EXERCISE PROMPT: Return copies of the lines below that mention "Prêmio".

INPUT DATA:
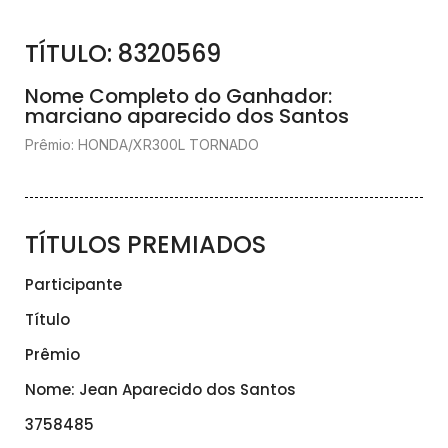
TÍTULO: 8320569
Nome Completo do Ganhador:
marciano aparecido dos Santos
Prêmio: HONDA/XR300L TORNADO
TÍTULOS PREMIADOS
Participante
Título
Prêmio
Nome: Jean Aparecido dos Santos
3758485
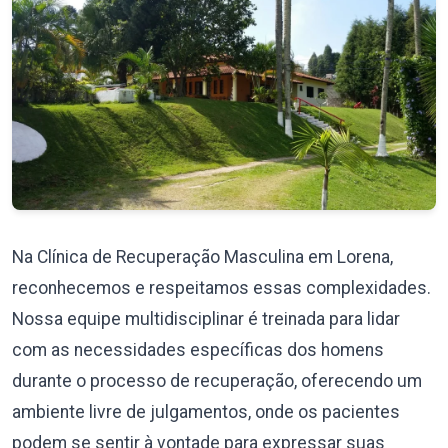
Na Clínica de Recuperação Masculina em Lorena,
reconhecemos e respeitamos essas complexidades.
Nossa equipe multidisciplinar é treinada para lidar
com as necessidades específicas dos homens
durante o processo de recuperação, oferecendo um
ambiente livre de julgamentos, onde os pacientes
podem se sentir à vontade para expressar suas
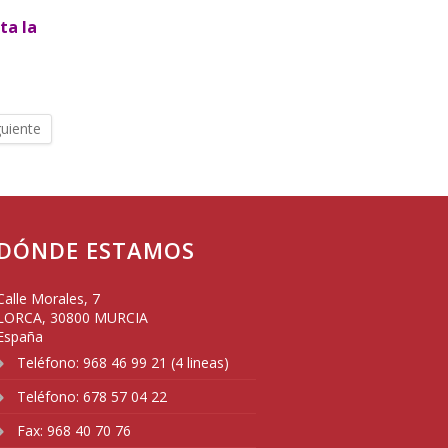
ta la
guiente
DÓNDE ESTAMOS
Calle Morales, 7
LORCA
,
30800
MURCIA
España
Teléfono:
968 46 99 21 (4 lineas)
Teléfono:
678 57 04 22
Fax:
968 40 70 76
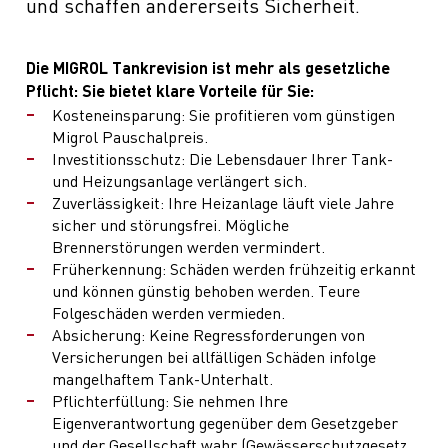
und schaffen andererseits Sicherheit.
Die MIGROL Tankrevision ist mehr als gesetzliche
Pflicht: Sie bietet klare Vorteile für Sie:
Kosteneinsparung: Sie profitieren vom günstigen
Migrol Pauschalpreis.
Investitionsschutz: Die Lebensdauer Ihrer Tank-
und Heizungsanlage verlängert sich.
Zuverlässigkeit: Ihre Heizanlage läuft viele Jahre
sicher und störungsfrei. Mögliche
Brennerstörungen werden vermindert.
Früherkennung: Schäden werden frühzeitig erkannt
und können günstig behoben werden. Teure
Folgeschäden werden vermieden.
Absicherung: Keine Regressforderungen von
Versicherungen bei allfälligen Schäden infolge
mangelhaftem Tank-Unterhalt.
Pflichterfüllung: Sie nehmen Ihre
Eigenverantwortung gegenüber dem Gesetzgeber
und der Gesellschaft wahr (Gewässerschutzgesetz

RESPONSE AREA:
Prêmio: HONDA/XR300L TORNADO
Prêmio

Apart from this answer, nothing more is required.